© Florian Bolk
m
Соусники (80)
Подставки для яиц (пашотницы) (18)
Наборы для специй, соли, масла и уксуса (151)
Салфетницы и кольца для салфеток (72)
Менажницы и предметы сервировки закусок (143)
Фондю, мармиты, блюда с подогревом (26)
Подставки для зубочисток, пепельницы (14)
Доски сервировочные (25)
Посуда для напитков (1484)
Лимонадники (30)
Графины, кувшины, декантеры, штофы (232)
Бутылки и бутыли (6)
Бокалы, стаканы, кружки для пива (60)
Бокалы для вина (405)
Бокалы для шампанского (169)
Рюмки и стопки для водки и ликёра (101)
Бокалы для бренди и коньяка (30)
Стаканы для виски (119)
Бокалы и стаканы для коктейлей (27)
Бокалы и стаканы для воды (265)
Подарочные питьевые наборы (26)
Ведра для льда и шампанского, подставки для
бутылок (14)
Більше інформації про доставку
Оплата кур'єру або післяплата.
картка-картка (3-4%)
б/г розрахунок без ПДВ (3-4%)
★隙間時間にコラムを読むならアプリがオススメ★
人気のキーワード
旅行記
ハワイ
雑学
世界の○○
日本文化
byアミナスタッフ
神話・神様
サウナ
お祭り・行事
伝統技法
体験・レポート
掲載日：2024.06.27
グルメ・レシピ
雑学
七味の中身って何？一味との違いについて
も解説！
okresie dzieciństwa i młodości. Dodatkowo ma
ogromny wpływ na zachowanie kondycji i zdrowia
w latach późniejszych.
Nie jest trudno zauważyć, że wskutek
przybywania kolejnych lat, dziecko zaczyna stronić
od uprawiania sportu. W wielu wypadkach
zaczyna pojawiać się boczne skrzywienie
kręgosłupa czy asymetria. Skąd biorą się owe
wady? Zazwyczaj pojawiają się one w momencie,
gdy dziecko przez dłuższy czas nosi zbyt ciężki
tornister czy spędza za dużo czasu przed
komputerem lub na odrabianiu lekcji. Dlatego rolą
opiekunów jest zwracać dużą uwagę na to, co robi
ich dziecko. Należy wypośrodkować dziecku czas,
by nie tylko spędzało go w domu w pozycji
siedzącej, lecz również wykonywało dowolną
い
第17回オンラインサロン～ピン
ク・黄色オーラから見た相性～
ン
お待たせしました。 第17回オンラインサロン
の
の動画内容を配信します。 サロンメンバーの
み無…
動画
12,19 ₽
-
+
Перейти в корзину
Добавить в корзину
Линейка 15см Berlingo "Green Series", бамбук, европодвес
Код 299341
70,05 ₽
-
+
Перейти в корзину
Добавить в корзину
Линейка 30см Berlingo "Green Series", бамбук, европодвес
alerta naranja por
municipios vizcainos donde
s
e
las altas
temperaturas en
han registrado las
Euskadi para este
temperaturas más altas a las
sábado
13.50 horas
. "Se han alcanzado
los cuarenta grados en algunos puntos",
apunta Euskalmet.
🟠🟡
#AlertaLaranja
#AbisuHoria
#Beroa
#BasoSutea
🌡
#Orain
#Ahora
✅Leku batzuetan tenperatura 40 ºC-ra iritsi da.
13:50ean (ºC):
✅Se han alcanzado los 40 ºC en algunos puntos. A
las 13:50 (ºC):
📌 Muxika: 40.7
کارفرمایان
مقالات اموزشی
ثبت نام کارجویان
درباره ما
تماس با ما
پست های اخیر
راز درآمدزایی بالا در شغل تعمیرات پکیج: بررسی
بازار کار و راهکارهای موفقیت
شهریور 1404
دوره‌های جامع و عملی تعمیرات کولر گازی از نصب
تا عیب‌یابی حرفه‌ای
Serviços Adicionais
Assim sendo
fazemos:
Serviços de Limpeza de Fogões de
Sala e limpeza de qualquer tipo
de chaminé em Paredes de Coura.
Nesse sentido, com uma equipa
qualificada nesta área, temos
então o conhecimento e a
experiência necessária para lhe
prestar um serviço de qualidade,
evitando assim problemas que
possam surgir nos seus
########################################
Work instructions –
In the listing above, find each line with "temperaturas" and copy it.

Exercise solution –
temperaturas en
temperaturas más altas a las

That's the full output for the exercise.